NEWS | June 12, 2013

Twenty years of C-17s at JB Charleston

By Senior Airman Jared Trimarchi Joint Base Charleston Public Affairs

June 14, 2013, marks the 20th anniversary of the delivery of the first C-17 Globemaster III to then Charleston Air Force Base and the U.S. Air Force.

'The Spirit of Charleston,' tail number 89-1192, landed at Charleston AFB at approximately 10:45 a.m. June 14, 1993, and was piloted by Gen. Merrill McPeak, the Chief of Staff of the Air Force at the time. Approximately 2,000 people witnessed the historical event, including South Carolina's senators, congressmen, service members and local residents.

The aircraft was delivered to the first C-17 squadron, the 17th Airlift Squadron. The squadron was declared operationally ready Jan. 17, 1995.
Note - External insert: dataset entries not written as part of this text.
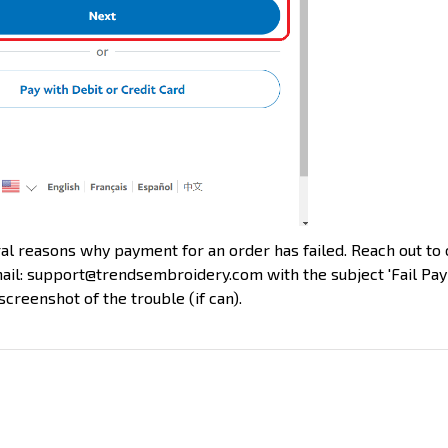
l reasons why payment for an order has failed. Reach out to
ail: support@trendsembroidery.com with the subject 'Fail Pa
screenshot of the trouble (if can).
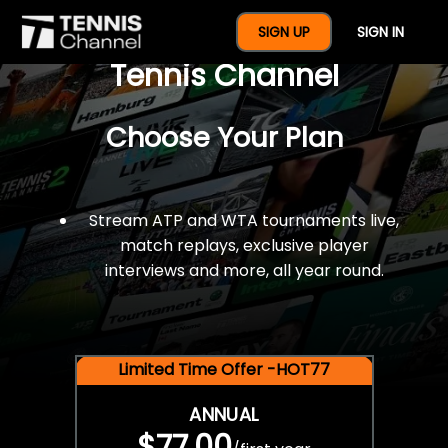
$77 For A Full Year Of
SIGN UP
SIGN IN
Tennis Channel
Choose Your Plan
Stream ATP and WTA tournaments live,
match replays, exclusive player
interviews and more, all year round.
Limited Time Offer -HOT77
ANNUAL
$77.00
"Today, JB Charleston's C-17s have revolutionized the way cargo and passengers are transported throughout the world," said Stan Gohl, 437th Airlift Wing historian. "The C-17 is capable of rapid strategic deliveries to main operating bases or directly to forward operating bases in the area of responsibility.

"The aircraft can perform tactical airlift and airdrop missions and can also transport litters and ambulatory patients during aeromedical evacuations," he said.

The C-17s replaced the older C-141s, which operated from 1966 to 2000.

"Due to threats to the U.S. in recent years, the size and weight of U.S.-mechanized firepower and equipment have grown in response to the improved capabilities of potential adversaries," said Gohl. "This trend has increased air mobility requirements and the C-17 meets the Air Force's needs."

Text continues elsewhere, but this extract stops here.